Now imagine automating all of the most tedious physical tasks.

Even that is no small feat; skilled horticulturists probably have among the most secure jobs in existence. Nevertheless, it can be done and will almost certainly eventually be done.

So now imagine that you're running a company that is closing in on that goal and looking forward to what to take on next. Do you attempt to automate those aspects of the work requiring design and/or business sense, to entirely replace horticulturists with robots? Or do you press on with tackling more delicate tasks, faster, based on increasingly comprehensive sensory data backed by increasingly sophisticated processing and accumulated knowledge, with the intention of gradually moving this approach to plant cultivation out onto broad acres as the cost of doing so falls far enough to be competitive with other methods?

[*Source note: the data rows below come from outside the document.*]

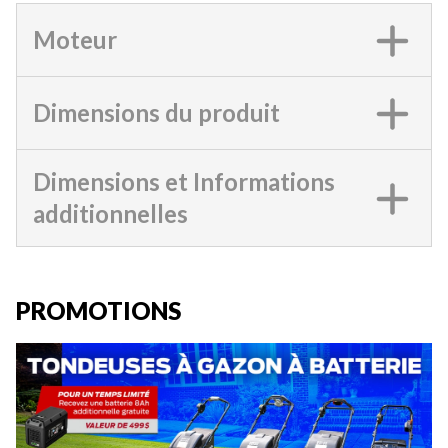
Moteur
Dimensions du produit
Dimensions et Informations
additionnelles
PROMOTIONS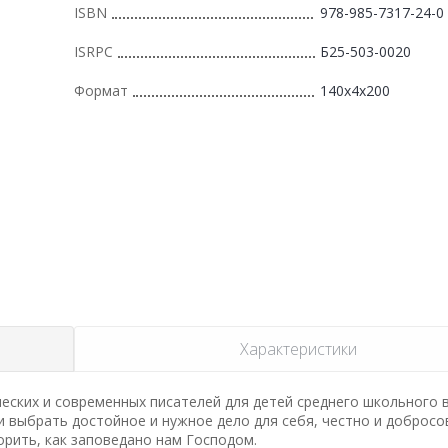
ISBN
978-985-7317-24-0
ISRPC
Б25-503-0020
Формат
140x4x200
Характеристики
еских и современных писателей для детей среднего школьного 
ни выбрать достойное и нужное дело для себя, честно и доброс
орить, как заповедано нам Господом.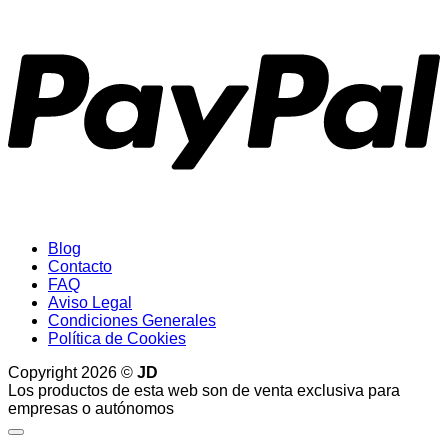
P
Blog
Contacto
FAQ
Aviso Legal
Condiciones Generales
Política de Cookies
Copyright 2026 ©
JD
Los productos de esta web son de venta exclusiva para
empresas o autónomos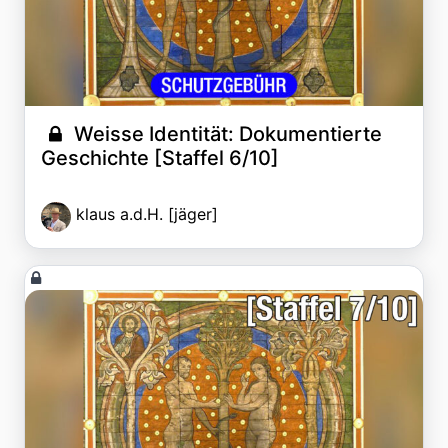
Weisse Identität: Dokumentierte
Geschichte [Staffel 6/10]
klaus a.d.H. [jäger]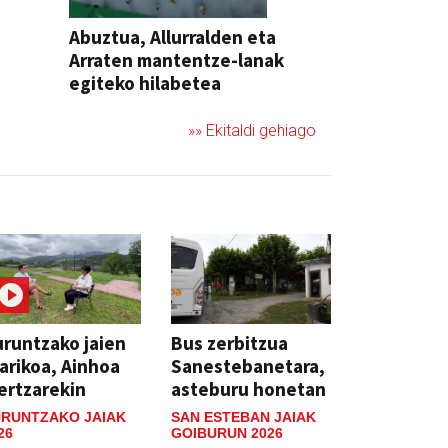
Abuztua, Allurralden eta
Arraten mantentze-lanak
egiteko hilabetea
»» Ekitaldi gehiago
runtzako jaien
Bus zerbitzua
arikoa, Ainhoa
Sanestebanetara,
ertzarekin
asteburu honetan
RUNTZAKO JAIAK
SAN ESTEBAN JAIAK
26
GOIBURUN 2026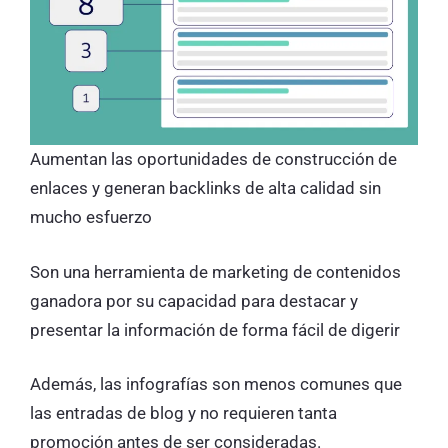
Aumentan las oportunidades de construcción de
enlaces y generan backlinks de alta calidad sin
mucho esfuerzo
Son una herramienta de marketing de contenidos
ganadora por su capacidad para destacar y
presentar la información de forma fácil de digerir
Además, las infografías son menos comunes que
las entradas de blog y no requieren tanta
promoción antes de ser consideradas.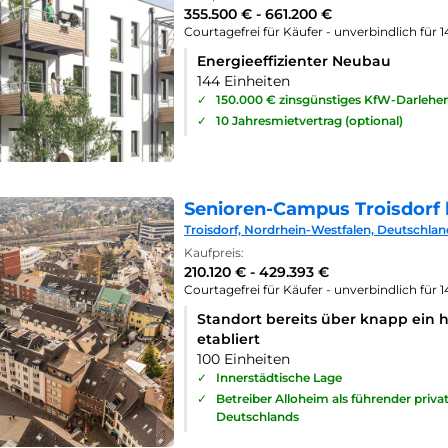
355.500 € - 661.200 €
Courtagefrei für Käufer - unverbindlich für 
Energieeffizienter Neubau
144 Einheiten
✓
150.000 € zinsgünstiges KfW-Darlehe
✓
10 Jahresmietvertrag (optional)
Senioren-Campus Troisdorf 
Troisdorf, Nordrhein-Westfalen, Deutschlan
Kaufpreis:
210.120 € - 429.393 €
Courtagefrei für Käufer - unverbindlich für 
Standort bereits über knapp ein 
etabliert
100 Einheiten
✓
Innerstädtische Lage
✓
Betreiber Alloheim als führender priv
Deutschlands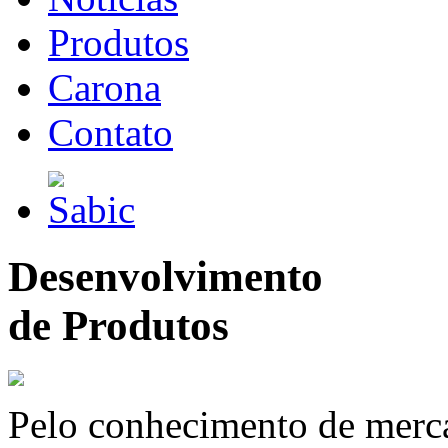
Produtos
Carona
Contato
Desenvolvimento
de Produtos
Pelo conhecimento de merc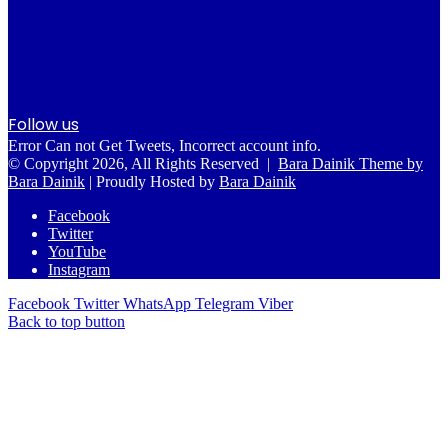
Follow us
Error Can not Get Tweets, Incorrect account info.
© Copyright 2026, All Rights Reserved |
Bara Dainik Theme by
Bara Dainik
| Proudly Hosted by
Bara Dainik
Facebook
Twitter
YouTube
Instagram
Facebook
Twitter
WhatsApp
Telegram
Viber
Back to top button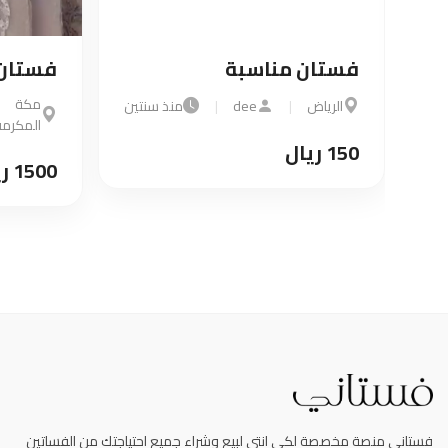
فستان مناسبة
|
منذ سنتين
الرياض
|
dee
|
منذ سنتين
150 ريال
فستاني منصة مخصصة لكي انتي لبيع وشراء جميع احتياجتك من الفساتين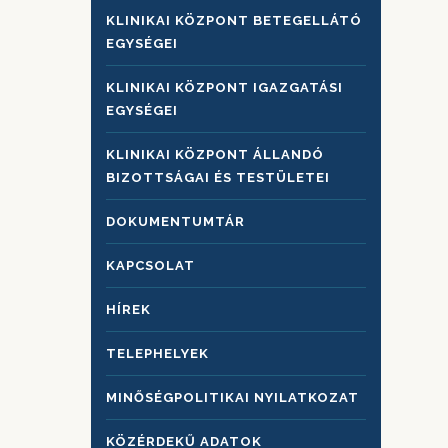
KLINIKAI KÖZPONT BETEGELLÁTÓ
EGYSÉGEI
KLINIKAI KÖZPONT IGAZGATÁSI
EGYSÉGEI
KLINIKAI KÖZPONT ÁLLANDÓ
BIZOTTSÁGAI ÉS TESTÜLETEI
DOKUMENTUMTÁR
KAPCSOLAT
HÍREK
TELEPHELYEK
MINŐSÉGPOLITIKAI NYILATKOZAT
KÖZÉRDEKŰ ADATOK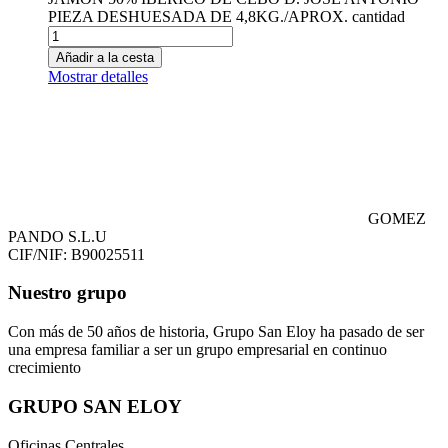
PIEZA DESHUESADA DE 4,8KG./APROX. cantidad
Añadir a la cesta
Mostrar detalles
GOMEZ
PANDO S.L.U
CIF/NIF: B90025511
Nuestro grupo
Con más de 50 años de historia, Grupo San Eloy ha pasado de ser
una empresa familiar a ser un grupo empresarial en continuo
crecimiento
GRUPO SAN ELOY
Oficinas Centrales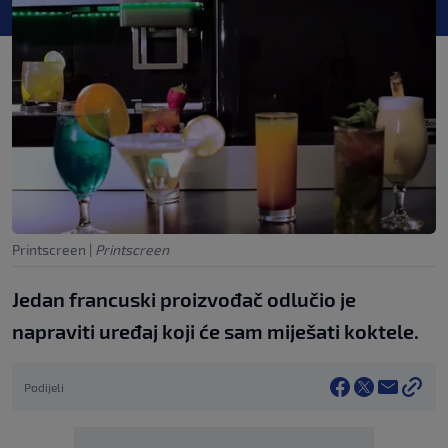
Printscreen
|
Printscreen
Jedan francuski proizvođač odlučio je
napraviti uređaj koji će sam miješati koktele.
Podijeli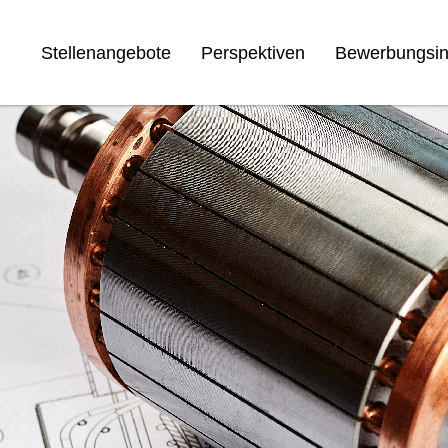
Stellenangebote
Perspektiven
Bewerbungsin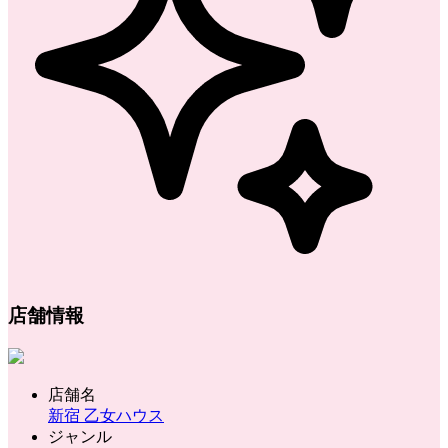
店舗情報
店舗名
新宿 乙女ハウス
ジャンル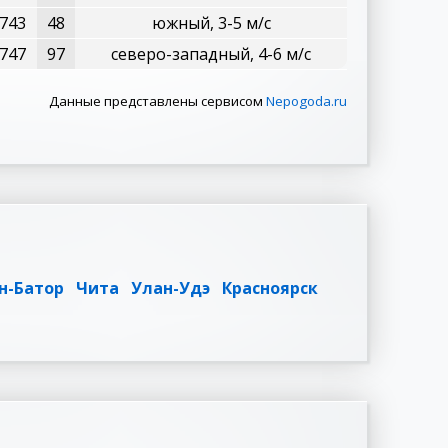
743
48
южный, 3-5 м/с
747
97
северо-западный, 4-6 м/с
Данные представлены сервисом
Nepogoda.ru
н-Батор
Чита
Улан-Удэ
Красноярск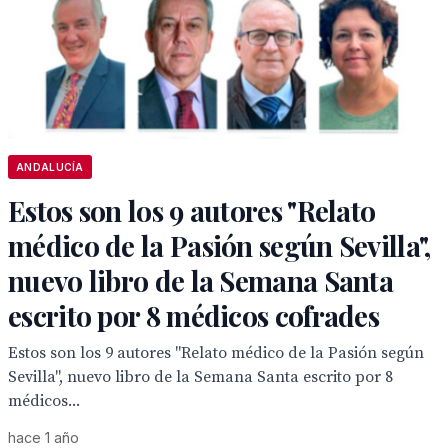
ANDALUCÍA
Estos son los 9 autores "Relato
médico de la Pasión según Sevilla",
nuevo libro de la Semana Santa
escrito por 8 médicos cofrades
Estos son los 9 autores "Relato médico de la Pasión según
Sevilla", nuevo libro de la Semana Santa escrito por 8
médicos...
hace 1 año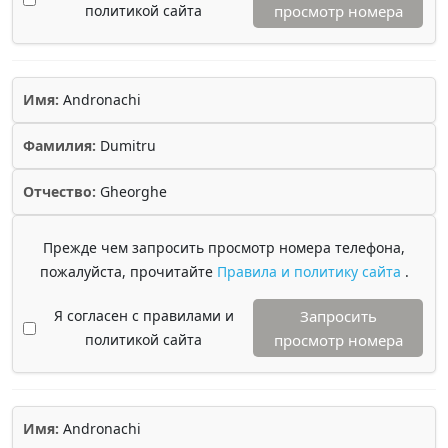
политикой сайта
просмотр номера
Имя:
Andronachi
Фамилия:
Dumitru
Отчество:
Gheorghe
Прежде чем запросить просмотр номера телефона,
пожалуйста, прочитайте
Правила и политику сайта
.
Я согласен с правилами и
Запросить
политикой сайта
просмотр номера
Имя:
Andronachi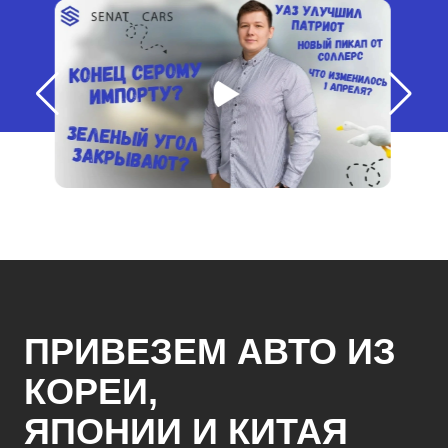
ПРИВЕЗЕМ АВТО ИЗ
КОРЕИ,
ЯПОНИИ И КИТАЯ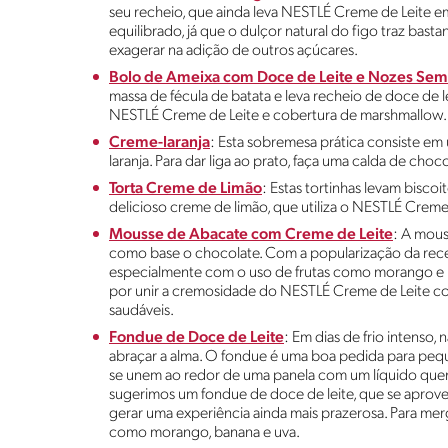
seu recheio, que ainda leva NESTLÉ Creme de Leite em
equilibrado, já que o dulçor natural do figo traz bast
exagerar na adição de outros açúcares.
Bolo de Ameixa com Doce de Leite e Nozes Sem
massa de fécula de batata e leva recheio de doce de
NESTLÉ Creme de Leite e cobertura de marshmallow. 
Creme-laranja
: Esta sobremesa prática consiste em
laranja. Para dar liga ao prato, faça uma calda de ch
Torta Creme de Limão
: Estas tortinhas levam bisc
delicioso creme de limão, que utiliza o NESTLÉ Crem
Mousse de Abacate com Creme de Leite
: A mous
como base o chocolate. Com a popularização da rece
especialmente com o uso de frutas como morango e 
por unir a cremosidade do NESTLÉ Creme de Leite co
saudáveis.
Fondue de Doce de Leite
: Em dias de frio intenso
abraçar a alma. O fondue é uma boa pedida para pequ
se unem ao redor de uma panela com um líquido quente
sugerimos um fondue de doce de leite, que se aprov
gerar uma experiência ainda mais prazerosa. Para mer
como morango, banana e uva.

I suppose the answer depends on who you perceive the customer to be and what you perceive to be marketable, and whether you're only interested in business-to-business relationships or also want to serve the end consumer. (Note: people may quite willingly buy their food from a vending machine, but there's likely to be much more resistance to the idea of buying potted plants or flower arrangements from one. The interaction with another human being is integral to such transactions, and for good reason.)

I see the role of robots as coming in stages, beginning with augmenting what skilled humans can do by relieving them of the most time-consuming, tedious tasks, then taking the performance of those tasks deeper, by improving precision, data collection, and the conversion of that data into knowledge, then moving the capabilities developed into a broader context, such as by applying horticultural methods at the scale of agriculture.

The goal shouldn't be to replace humans, particularly not skilled, knowledgable humans. It should be to displace crude methods by bringing skill and knowledge to bear at scale.